PhD student 2014-2017 : Observation and modelling of short ocean surface gravity waves directional properties
Abstract: Short surface gravity waves are ubiquitous at the ocean surface, with lengths from a few tens of meters to a meter typically. Knowing their propagation directions at sea is important in several respects, especially for the understanding of sea-state dynamics, air-sea interactions and particles surface drift.
Their directional distributions are here investigated in the light of the recent progress made in instrumentation techniques. The analysis of ocean bottom seismo-acoustic noise records allows for the extraction of a quasi-universal behavior which indirectly depends on this distribution through the so-called overlap integral. It is coherent with direct observations of the wave field obtained from 3-dimensional reconstructions of the ocean surface elevation field. While the propagation direction of long waves aligns with the wind direction, short waves progressively detach from it towards small scales (bimodality).

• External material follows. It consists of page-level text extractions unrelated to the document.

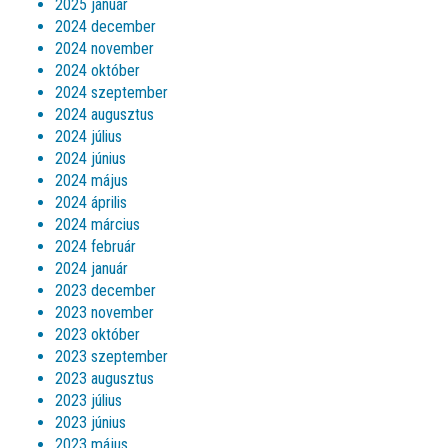
2025 január
2024 december
2024 november
2024 október
2024 szeptember
2024 augusztus
2024 július
2024 június
2024 május
2024 április
2024 március
2024 február
2024 január
2023 december
2023 november
2023 október
2023 szeptember
2023 augusztus
2023 július
2023 június
2023 május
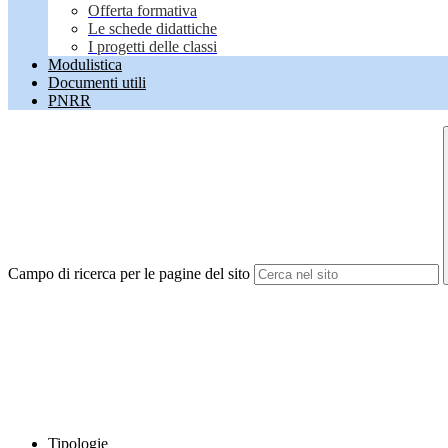
Offerta formativa
Le schede didattiche
I progetti delle classi
Modulistica
Documenti utili
PNRR
Campo di ricerca per le pagine del sito
Tipologie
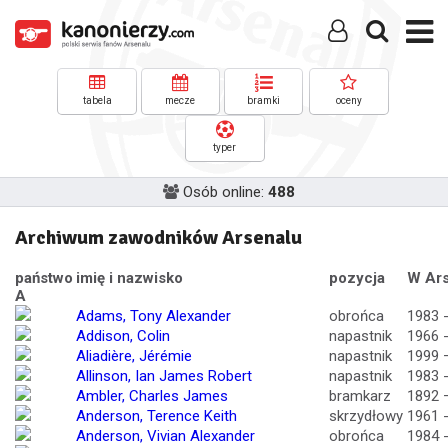
tabela
mecze
bramki
oceny
typer
Osób online:
488
Archiwum zawodników Arsenalu
państwo
imię i nazwisko
pozycja
W Ars
A
Adams, Tony Alexander
obrońca
1983 
Addison, Colin
napastnik
1966 
Aliadière, Jérémie
napastnik
1999 
Allinson, Ian James Robert
napastnik
1983 
Ambler, Charles James
bramkarz
1892 
Anderson, Terence Keith
skrzydłowy
1961 
Anderson, Vivian Alexander
obrońca
1984 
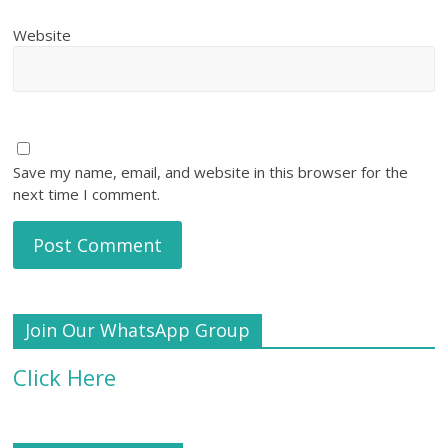
Website
Save my name, email, and website in this browser for the
next time I comment.
Join Our WhatsApp Group
Click Here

Comparing those measurements with the predictions of a spectral numerical wave model, based on the WAVEWATCH®III environment, allows to realize that they provide qualitatively correct but quantitatively incorrect predictions. One of the possibilities here explored to correct for it, is by accounting for the sources of energy at ±90° to the wind direction, which could be associated with the breaking of long waves. This source term on its own does not explain the shapes of the observed directional distributions. Other mechanisms could come into play that future investigations will help clarify.